Although in bone-supported rapid maxillary expansion (BSRME), the tooth expansion pattern follows the midpalatal suture expansion, the transverse increase of the molars is 0.6 times greater, in average, that of canines, while in the surgically-assisted rapid maxillary expansion (SARME) is of 1.12 times and in rapid maxillary expansion (RME) is of 2.01 times (12). Therefore, BSRME provides greater orthopedic expansion (12) and this effect generates great increasing of the arch perimeter (mean of 10.5%) mainly due to the increasing of intercanine distance (7). Currently, the literature reports that BSRME provides a bone transverse gain larger than that obtained by traditional tooth-borne expansion devices (4, 11, 12).

Bone-borne distractor is another tool in the armamentarium of the treatment of maxillary transverse discrepancies, considerably decreasing the side effects when compared with the traditional methods (7, 11). Moreover, this device has been well indicated for patients exhibiting severe maxillary transverse discrepancy together with previous impairment of teeth and surrounding tissues in the maxillary posterior area (13).

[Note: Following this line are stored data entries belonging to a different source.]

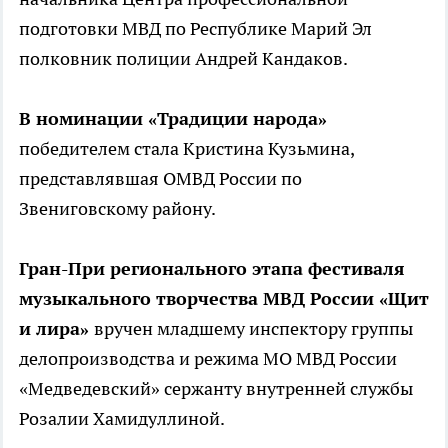
подготовки МВД по Республике Марий Эл
полковник полиции Андрей Кандаков.
В номинации «Традиции народа»
победителем стала Кристина Кузьмина,
представлявшая ОМВД России по
Звениговскому району.
Гран-При регионального этапа фестиваля
музыкального творчества МВД России «Щит
и лира»
вручен младшему инспектору группы
делопроизводства и режима МО МВД России
«Медведевский» сержанту внутренней службы
Розалии Хамидуллиной.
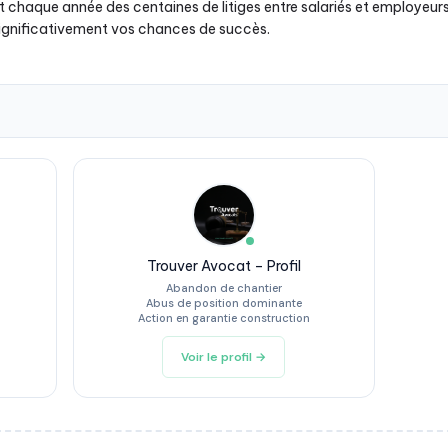
chaque année des centaines de litiges entre salariés et employeurs.
significativement vos chances de succès.
Trouver Avocat – Profil
Abandon de chantier
Abus de position dominante
Action en garantie construction
Voir le profil →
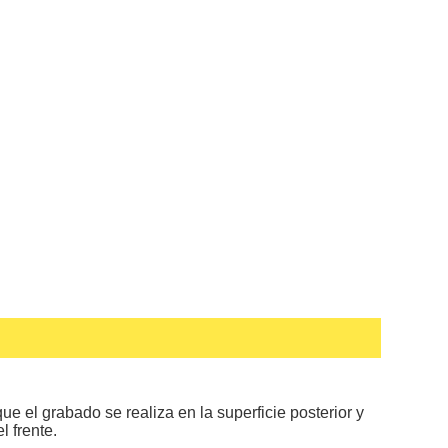
 el grabado se realiza en la superficie posterior y
l frente.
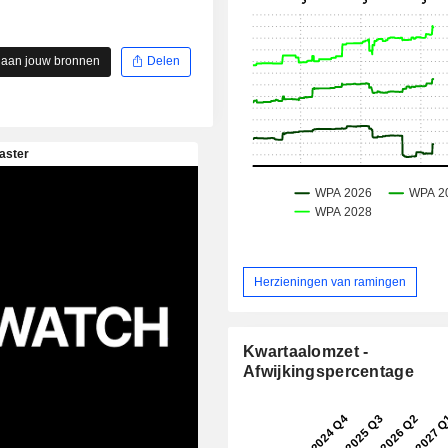
 aan jouw bronnen
Delen
Herzieningen van ramingen
Kwartaalomzet -
Afwijkingspercentage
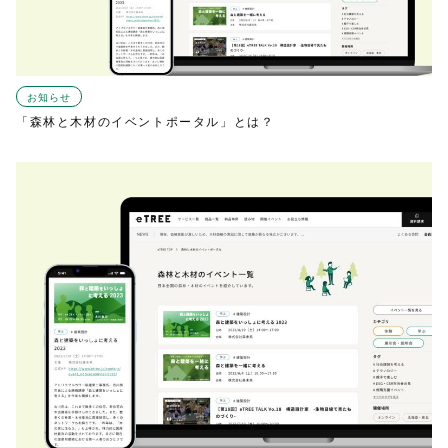
お知らせ
「森林と木材のイベントポータル」とは？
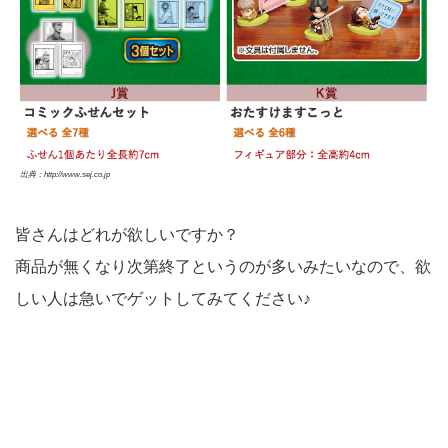
出典：http://www.sej.co.jp
皆さんはどれが欲しいですか？
商品が無くなり次第終了というのが多いみたいなので、欲
しい人は急いでゲットしてみてください♪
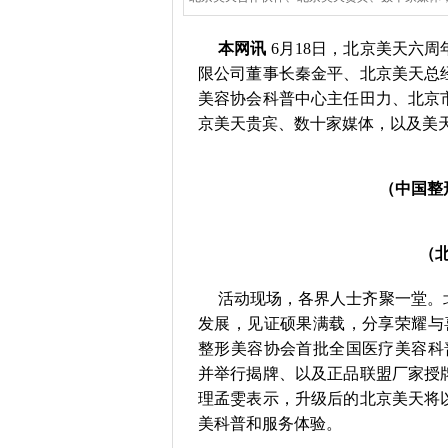
本网讯
6月18日，北京美天六
限公司董事长秦金平、北京美天总
美容协会科普中心主任田力、北京
京美天贵宾、数十家媒体，以及美
（中国整
（
活动现场，各界人士齐聚一堂。
发展，见证硕果满载，分享荣耀与
整形美容协会首批全国医疗美容科
并举行揭牌、以及正品联盟厂家授
理孟雯表示，升级后的北京美天将
美科普和服务体验。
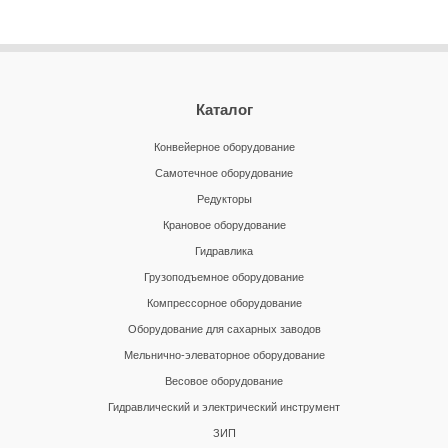
Каталог
Конвейерное оборудование
Самотечное оборудование
Редукторы
Крановое оборудование
Гидравлика
Грузоподъемное оборудование
Компрессорное оборудование
Оборудование для сахарных заводов
Мельнично-элеваторное оборудование
Весовое оборудование
Гидравлический и электрический инструмент
ЗИП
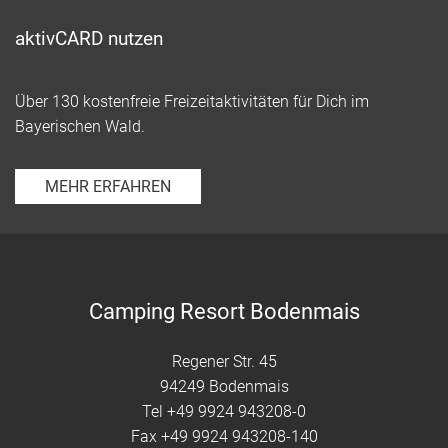
aktivCARD nutzen
Über 130 kostenfreie Freizeitaktivitäten für Dich im
Bayerischen Wald.
MEHR ERFAHREN
Camping Resort Bodenmais
Regener Str. 45
94249 Bodenmais
Tel
+49 9924 943208-0
Fax +49 9924 943208-140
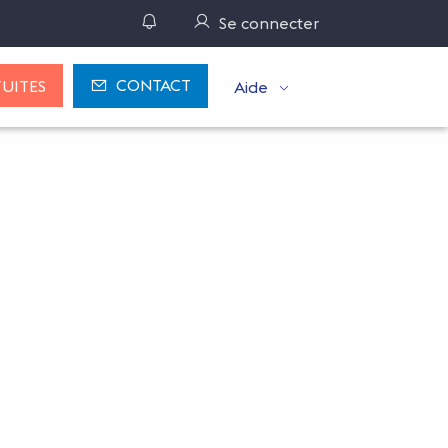
Gérer ses notifications
Se connecter
CONTACT
UITES
Aide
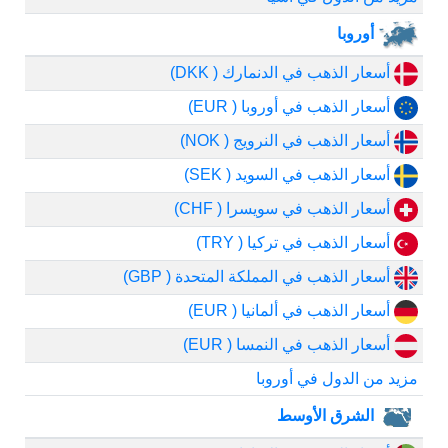
أوروبا
أسعار الذهب في الدنمارك ( DKK)
أسعار الذهب في أوروبا ( EUR)
أسعار الذهب في النرويج ( NOK)
أسعار الذهب في السويد ( SEK)
أسعار الذهب في سويسرا ( CHF)
أسعار الذهب في تركيا ( TRY)
أسعار الذهب في المملكة المتحدة ( GBP)
أسعار الذهب في ألمانيا ( EUR)
أسعار الذهب في النمسا ( EUR)
مزيد من الدول في أوروبا
الشرق الأوسط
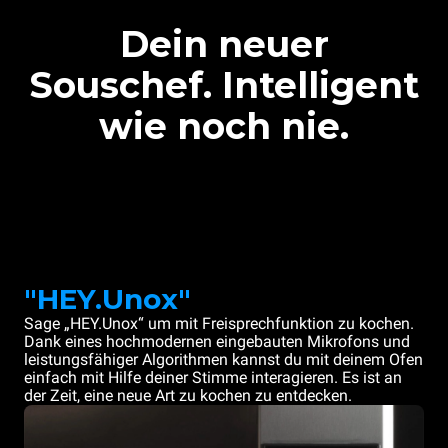
Dein neuer
Souschef. Intelligent
wie noch nie.
"HEY.Unox"
Sage „HEY.Unox“ um mit Freisprechfunktion zu kochen.
Dank eines hochmodernen eingebauten Mikrofons und
leistungsfähiger Algorithmen kannst du mit deinem Ofen
einfach mit Hilfe deiner Stimme interagieren. Es ist an
der Zeit, eine neue Art zu kochen zu entdecken.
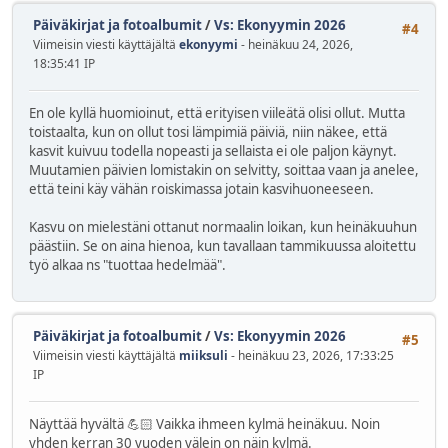
Päiväkirjat ja fotoalbumit
/
Vs: Ekonyymin 2026
#4
Viimeisin viesti käyttäjältä
ekonyymi
- heinäkuu 24, 2026,
18:35:41 IP
En ole kyllä huomioinut, että erityisen viileätä olisi ollut. Mutta
toistaalta, kun on ollut tosi lämpimiä päiviä, niin näkee, että
kasvit kuivuu todella nopeasti ja sellaista ei ole paljon käynyt.
Muutamien päivien lomistakin on selvitty, soittaa vaan ja anelee,
että teini käy vähän roiskimassa jotain kasvihuoneeseen.
Kasvu on mielestäni ottanut normaalin loikan, kun heinäkuuhun
päästiin. Se on aina hienoa, kun tavallaan tammikuussa aloitettu
työ alkaa ns "tuottaa hedelmää".
Päiväkirjat ja fotoalbumit
/
Vs: Ekonyymin 2026
#5
Viimeisin viesti käyttäjältä
miiksuli
- heinäkuu 23, 2026, 17:33:25
IP
Näyttää hyvältä 💪🏻 Vaikka ihmeen kylmä heinäkuu. Noin
yhden kerran 30 vuoden välein on näin kylmä.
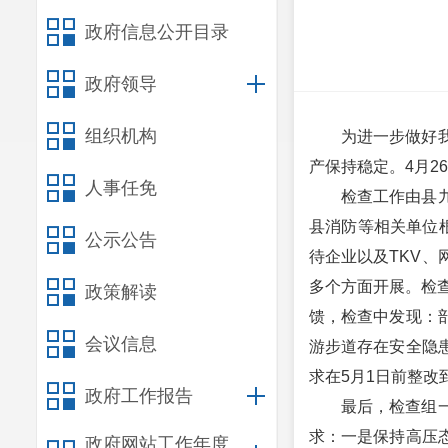
政府信息公开目录
政府领导
组织机构
为进一步做好
产保持稳定。4月2
人事任免
检查工作由县
县消防等相关单位
公示公告
待企业以及TKV
多个方面开展。检查
政策解读
馈，检查中发现：
会议信息
游步道存在安全隐
求在5月1日前整改
政府工作报告
最后，检查组
求：一是保持高压
政府网站工作年度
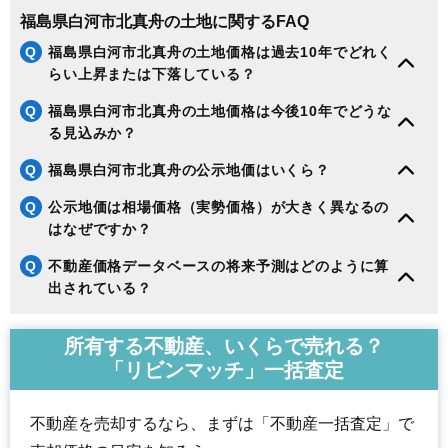
福島県白河市北真舟の土地に関するFAQ
Q
福島県白河市北真舟の土地価格は過去10年でどれく
らい上昇または下落している？
Q
福島県白河市北真舟の土地価格は今後10年でどうな
る見込みか？
Q
福島県白河市北真舟の公示地価はいくら？
Q
公示地価は相場価格（実勢価格）が大きく異なるの
はなぜですか？
Q
不動産価格データベースの将来予測はどのように算
出されている？
所有する不動産、いくらで売れる？
「リビンマッチ」一括査定
不動産を売却するなら、まずは「不動産一括査定」で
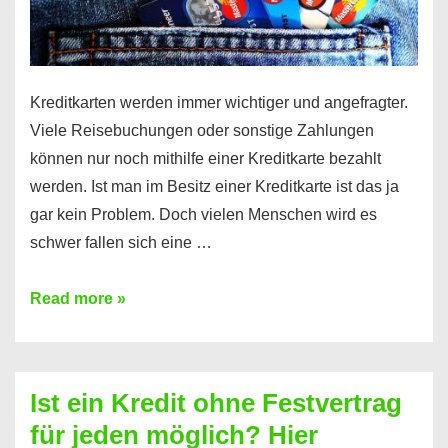
Kreditkarten werden immer wichtiger und angefragter.
Viele Reisebuchungen oder sonstige Zahlungen
können nur noch mithilfe einer Kreditkarte bezahlt
werden. Ist man im Besitz einer Kreditkarte ist das ja
gar kein Problem. Doch vielen Menschen wird es
schwer fallen sich eine …
Kreditkarte
Read more »
ohne
Schufa
–
Ist ein Kredit ohne Festvertrag
Prepaid
für jeden möglich? Hier
ist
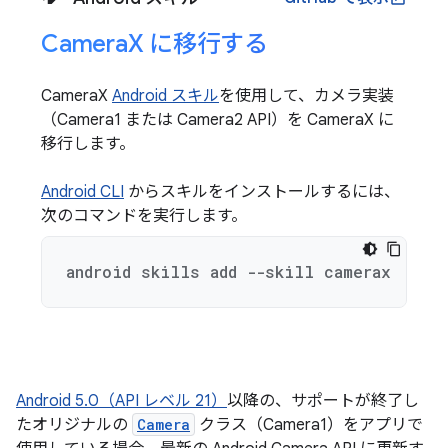
Camera
X に移行する
CameraX
Android スキル
を使用して、カメラ実装
（Camera1 または Camera2 API）を CameraX に
移行します。
Android CLI
からスキルをインストールするには、
次のコマンドを実行します。
android skills add --skill camerax
Android 5.0（API レベル 21）
以降の、サポートが終了し
たオリジナルの
Camera
クラス（Camera1）をアプリで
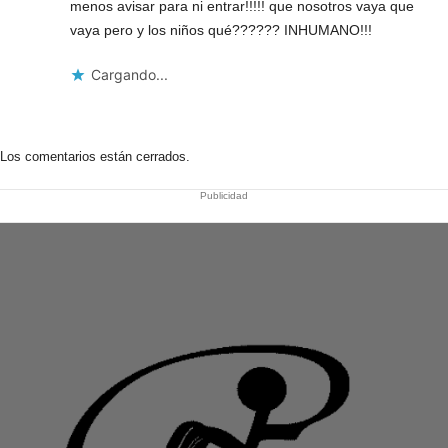
menos avisar para ni entrar!!!!! que nosotros vaya que
vaya pero y los niños qué?????? INHUMANO!!!
Cargando...
Los comentarios están cerrados.
Publicidad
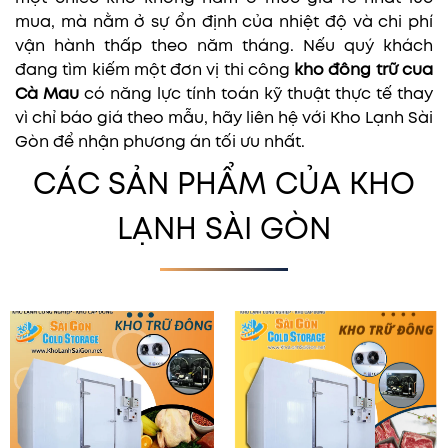
mua, mà nằm ở sự ổn định của nhiệt độ và chi phí
vận hành thấp theo năm tháng. Nếu quý khách
đang tìm kiếm một đơn vị thi công
kho đông trữ cua
Cà Mau
có năng lực tính toán kỹ thuật thực tế thay
vì chỉ báo giá theo mẫu, hãy liên hệ với Kho Lạnh Sài
Gòn để nhận phương án tối ưu nhất.
CÁC SẢN PHẨM CỦA KHO
LẠNH SÀI GÒN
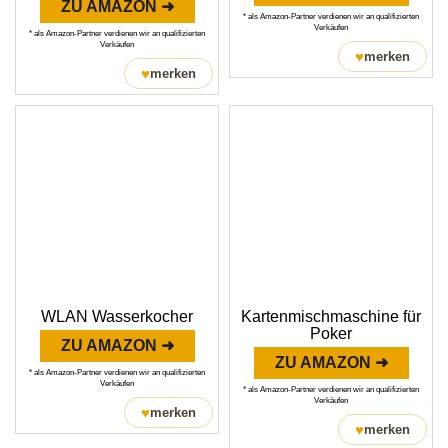
ZU AMAZON ➜
* als Amazon-Partner verdienen wir an qualifizierten
Verkäufen
* als Amazon-Partner verdienen wir an qualifizierten
Verkäufen
♥
merken
♥
merken
WLAN Wasserkocher
Kartenmischmaschine für
Poker
ZU AMAZON ➜
ZU AMAZON ➜
* als Amazon-Partner verdienen wir an qualifizierten
Verkäufen
* als Amazon-Partner verdienen wir an qualifizierten
Verkäufen
♥
merken
♥
merken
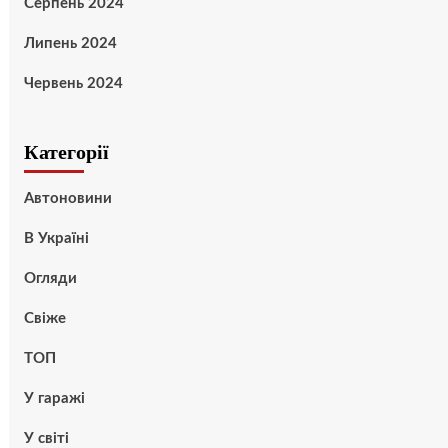
Серпень 2024
Липень 2024
Червень 2024
Категорії
Автоновини
В Україні
Огляди
Свіже
ТОП
У гаражі
У світі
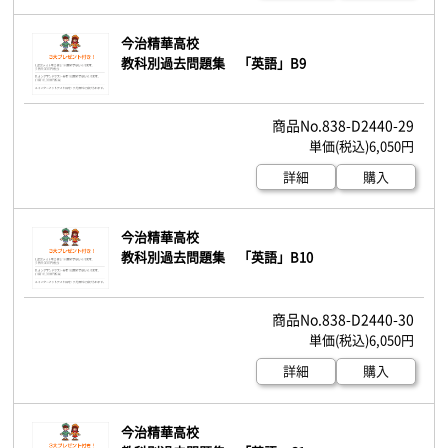
今治精華高校
教科別過去問題集 「英語」B9
838-D2440-29
6,050円
詳細
購入
今治精華高校
教科別過去問題集 「英語」B10
838-D2440-30
6,050円
詳細
購入
今治精華高校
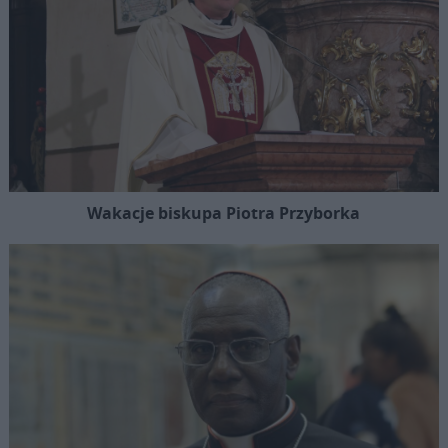
Wakacje biskupa Piotra Przyborka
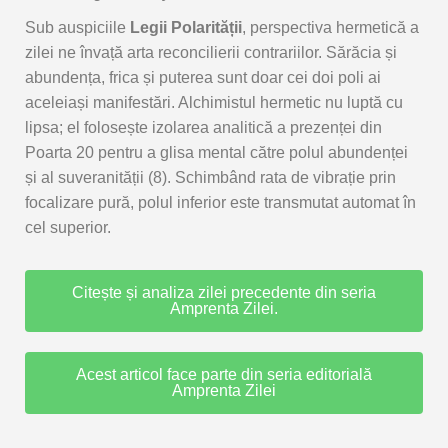
Sub auspiciile
Legii Polarității
, perspectiva hermetică a
zilei ne învață arta reconcilierii contrariilor. Sărăcia și
abundența, frica și puterea sunt doar cei doi poli ai
aceleiași manifestări. Alchimistul hermetic nu luptă cu
lipsa; el folosește izolarea analitică a prezenței din
Poarta 20 pentru a glisa mental către polul abundenței
și al suveranității (8). Schimbând rata de vibrație prin
focalizare pură, polul inferior este transmutat automat în
cel superior.
Citește și analiza zilei precedente din seria
Amprenta Zilei.
Acest articol face parte din seria editorială
Amprenta Zilei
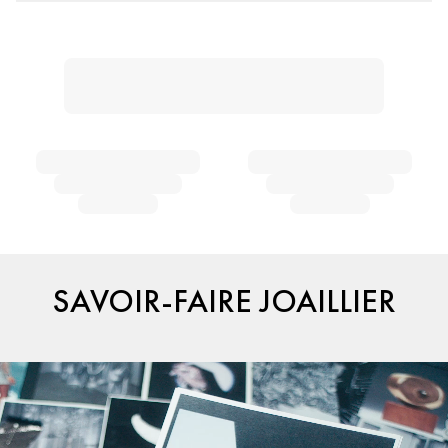
SAVOIR-FAIRE JOAILLIER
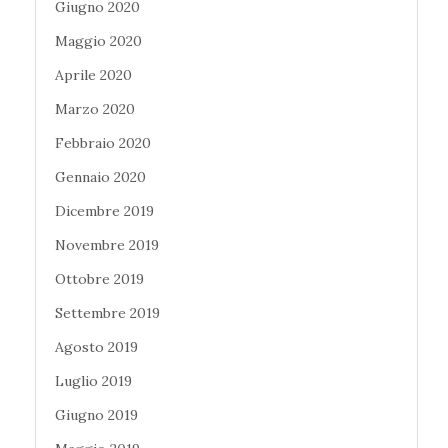
Giugno 2020
Maggio 2020
Aprile 2020
Marzo 2020
Febbraio 2020
Gennaio 2020
Dicembre 2019
Novembre 2019
Ottobre 2019
Settembre 2019
Agosto 2019
Luglio 2019
Giugno 2019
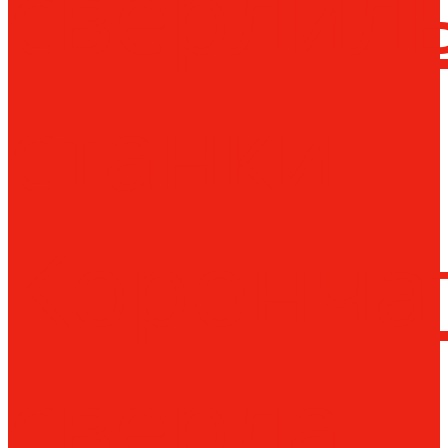
сверлил
станки
Коронча
сверла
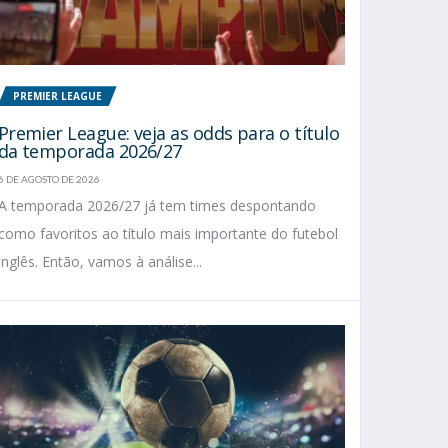
PREMIER LEAGUE
Premier League: veja as odds para o título
da temporada 2026/27
6 DE AGOSTO DE 2026
A temporada 2026/27 já tem times despontando
como favoritos ao título mais importante do futebol
inglês. Então, vamos à análise...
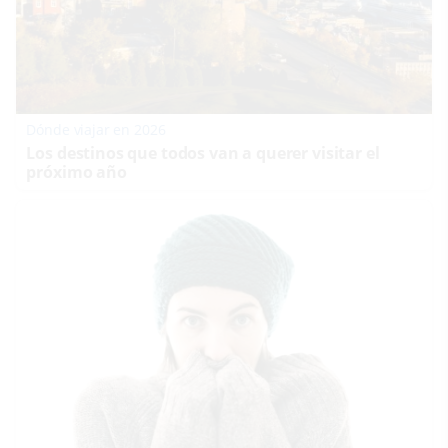
Dónde viajar en 2026
Los destinos que todos van a querer visitar el
próximo año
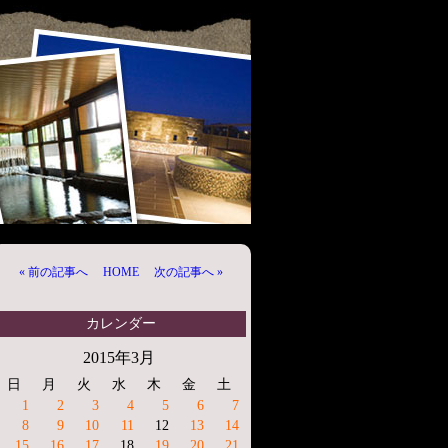
« 前の記事へ
HOME
次の記事へ »
カレンダー
2015年3月
日
月
火
水
木
金
土
1
2
3
4
5
6
7
8
9
10
11
12
13
14
15
16
17
18
19
20
21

In the clinical case presented here, the bone-supported expansion promoted excellent results, favoring the increasing of arch perimeter for tooth alignment and maintaining stable the levels of gingival recessions of the maxillary posterior teeth showed before treatment.

At every year, new devices are launched in dental marked aiming to improve the science of osteogenesis through distraction to correct the transverse discrepancy. The device used in this case report tis biocompatible, cost-effective, reliable, and safe. The surgery for its installation and removal is also very simple and it favors oral hygiene due to its “modern design” with little discomfort to patient.

3.1. Conclusions

Based on the results of the procedure presented in this clinical case report, the bone-borne distractor is a good option for correcting the maxillary transverse discrepancy providing little side effects on the teeth and surrounding tissues.